I arrived at this question on reading about another issue, here.
I am unable to prove the above, even though attempt geometrical proof below:
Take $a,b,c,d$ as magnitudes of quantities (lengths). As no product term of $ab, cd$ is given so assuming right angle triangles (with right angle between sides of lengths $a,b$ & $c,d$), then $(a^2+b^2)$ leads to square of hypotenuse, let $h_1 (=\sqrt{a^2+b^2})$, similarly $(c^2+d^2)$ too, i.e. $h_2^2$. Their multiplication is $h_1^2h_2^2$.
The r.h.s. gives twice the product of sides of different triangles, i.e. $(a,c)$ & $(b,d)$. This algebraically means that the two triangles' sides should be multiplied.

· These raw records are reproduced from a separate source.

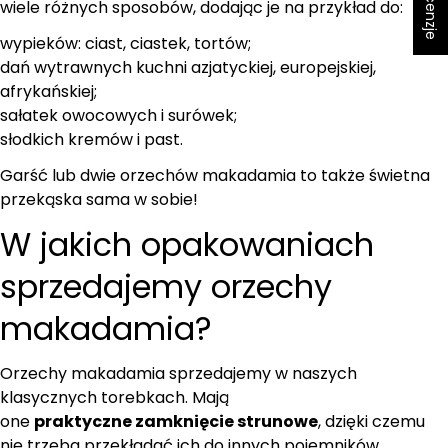
wiele różnych sposobów, dodając je na przykład do:
wypieków: ciast, ciastek, tortów;
dań wytrawnych kuchni azjatyckiej, europejskiej,
afrykańskiej;
sałatek owocowych i surówek;
słodkich kremów i past.
Garść lub dwie orzechów makadamia to także świetna
przekąska sama w sobie!
W jakich opakowaniach
sprzedajemy orzechy
makadamia?
Orzechy makadamia sprzedajemy w naszych
klasycznych torebkach. Mają
one
praktyczne zamknięcie strunowe
, dzięki czemu
nie trzeba przekładać ich do innych pojemników.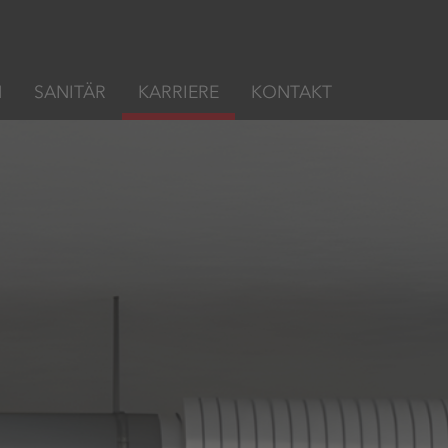
N
SANITÄR
KARRIERE
KONTAKT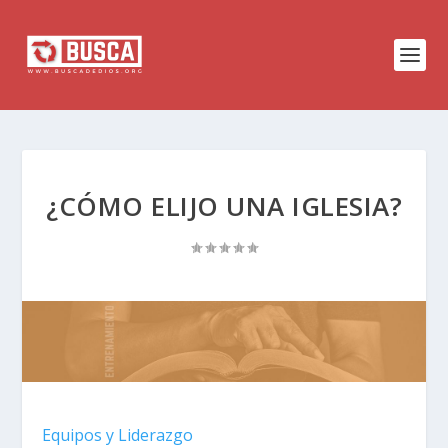
¿CÓMO ELIJO UNA IGLESIA?
Equipos y Liderazgo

This in the simplest case is of a rectangle with sides of lengths $a,b,c,d$ with length $a=c, b=d$. This leads to r.h.s. as $2(a^2+b^2)$, so it leads to twice the sum of two hypotenuse's (let, $h_a, h_b$) square, i.e. $2(h_a^2+h_b^2)$. It satisfies for rectangle with side lengths $a=c, b=d$ & also for square with $a=b=c=d$. But, except for this simplest case, it makes difficult to interpret something useful from multiplying the different triangles sides.
I request proofs using any / all of the 3 criteria:
(i) geometrical,
(ii) algebraic,
(iii) complex number based approach
Update : Sorry, for faulty question, as one comment to post has shown.
This
$$(a^2+b^2)(c^2+d^2)= 2ac + 2bd$$
is not true for all values of $a,b,c,d.$
As a counter example let $a=2,b=3,c=4,d=5$
We get $(13)(41)=16+30$ which is not true.